When relationships are the point — social networks, fraud rings, recommendations — a graph database models nodes and edges as first-class citizens. Learn Neo4j and querying with Cypher.
A graph database stores entities as nodes and the relationships between them as edges, both able to hold properties. The key difference from a relational database is that a relationship is a direct pointer, not a value to be matched with a join at query time. This makes traversing connections — friends of friends, paths, rings — fast even many hops deep, where SQL joins would explode.
Relational: relationships are FOREIGN KEYS, resolved by JOINs at query time.
"friends of friends of friends" = 3 self-joins -> combinatorial blowup.
Graph: a relationship is a stored, direct POINTER between nodes.
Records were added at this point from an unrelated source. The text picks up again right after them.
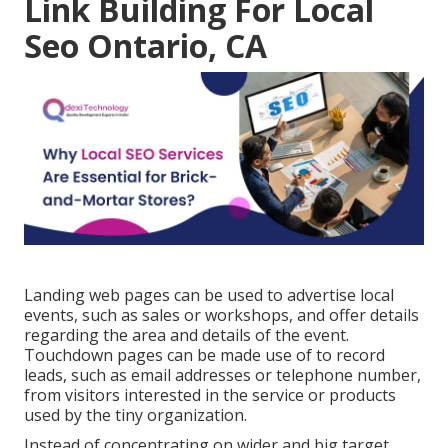
Link Building For Local
Seo Ontario, CA
Landing web pages can be used to advertise local
events, such as sales or workshops, and offer details
regarding the area and details of the event.
Touchdown pages can be made use of to record
leads, such as email addresses or telephone number,
from visitors interested in the service or products
used by the tiny organization.
Instead of concentrating on wider and big target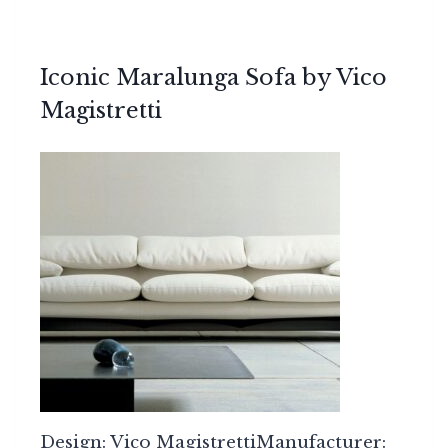
Iconic Maralunga Sofa by Vico
Magistretti
Design: Vico MagistrettiManufacturer: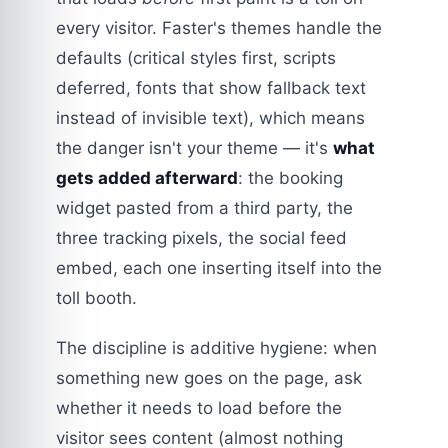
every visitor. Faster's themes handle the
defaults (critical styles first, scripts
deferred, fonts that show fallback text
instead of invisible text), which means
the danger isn't your theme — it's
what
gets added afterward
: the booking
widget pasted from a third party, the
three tracking pixels, the social feed
embed, each one inserting itself into the
toll booth.
The discipline is additive hygiene: when
something new goes on the page, ask
whether it needs to load before the
visitor sees content (almost nothing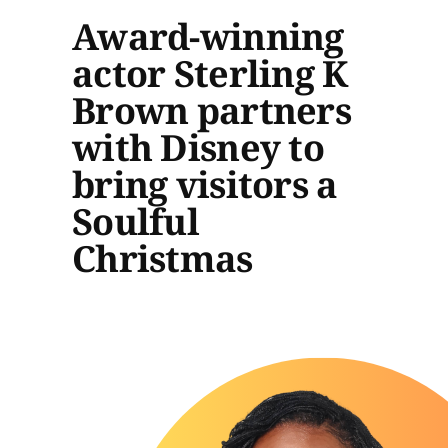
Award-winning
actor Sterling K
Brown partners
with Disney to
bring visitors a
Soulful
Christmas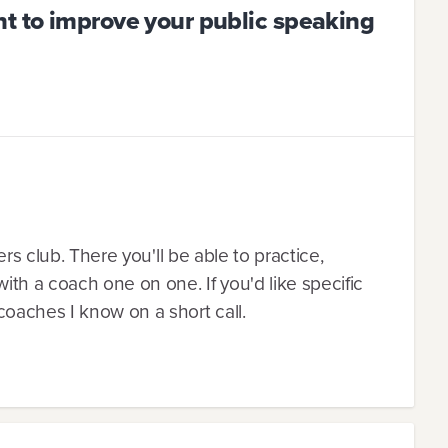
t to improve your public speaking
ers club. There you'll be able to practice,
th a coach one on one. If you'd like specific
oaches I know on a short call.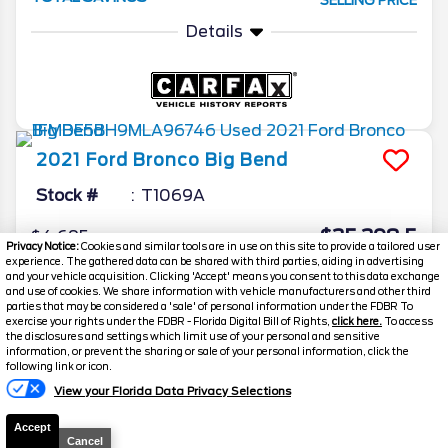
SELLING PRICE
Details
2021
Ford
Bronco
Big Bend
Stock #
T1069A
$35,398.5
$4,695
Privacy Notice:
Cookies and similar tools are in use on this site to provide a tailored user
TOTAL SAVINGS
experience. The gathered data can be shared with third parties, aiding in advertising
SELLING PRICE
and your vehicle acquisition. Clicking 'Accept' means you consent to this data exchange
Details
and use of cookies. We share information with vehicle manufacturers and other third
parties that may be considered a 'sale' of personal information under the FDBR To
exercise your rights under the FDBR - Florida Digital Bill of Rights,
click here.
To access
the disclosures and settings which limit use of your personal and sensitive
information, or prevent the sharing or sale of your personal information, click the
Text Us
following link or icon.
View your Florida Data Privacy Selections
Accept
Cancel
(Ann)-[:FRIEND]->(Bob)-[:FRIEND]->(Cara)
traversing hops = following pointers -> fast even 5+ hops deep.
Use a graph when the CONNECTIONS are the question:
social networks, fraud rings, recommendations, knowledge graphs,
network/dependency topology, "shortest path between X and Y".You build a graph by creating nodes with labels (e.g. :Person, :Product) and connecting them with typed, directed relationships (e.g. :PURCHASED), each carrying properties. This model maps naturally onto how we describe domains in words — “a person purchased a product” — which is part of why graph queries read so intuitively.
// Neo4j / Cypher: create labeled nodes and typed relationships
CREATE (ann:Person {name: "Ann"})
CREATE (kbd:Product {name: "Keyboard", price: 40})
CREATE (ann)-[:PURCHASED {on: date("2024-06-01")}]->(kbd)
// the pattern reads like the sentence it models:
// (Person)-[:PURCHASED]->(Product)
// labels (:Person), relationship types (:PURCHASED), and properties
// ({name:...}) all carry data.Graph query languages like Cypher work by drawing the pattern you want to find as ASCII-art and letting the engine match it. This is what makes questions like “what do people who bought what Ann bought also buy?” — a recommendation, and a nightmare in SQL — a short, readable query. Pattern matching over stored relationships is the graph database’s superpower.
// "products bought by people who bought what Ann bought" — a recommendation
MATCH (ann:Person {name: "Ann"})-[:PURCHASED]->(p:Product)
<-[:PURCHASED]-(other:Person)-[:PURCHASED]->(rec:Product)
WHERE rec <> p
RETURN rec.name, count(*) AS score
ORDER BY score DESC LIMIT 5;
// you DRAW the pattern; the engine finds every match. The same query in
// SQL is multiple self-joins and far less readable. Traversals stay fast
// because relationships are stored, not computed.Graph databases excel when connections and multi-hop traversal are central, and they answer path and pattern questions that are painful in SQL. They are not general-purpose: they are weaker for high-volume aggregations, bulk analytical scans, or simple tabular data, where a warehouse or relational store wins. Use a graph for the relationship-heavy slice of your system, often alongside other stores.
Use a graph DB when:
✓ relationships + multi-hop traversal are the core question
✓ shortest path, pattern/ring detection, recommendations, knowledge graphs
✓ the schema of connections is rich and changing
Reach for something else when:
✗ heavy aggregations / analytical scans -> warehouse (columnar)
✗ simple tabular records + transactions -> relational
✗ massive write firehose by key -> wide-column
Graphs are a specialist tool for the connected part of your data — usually
one store among several (next: polyglot persistence).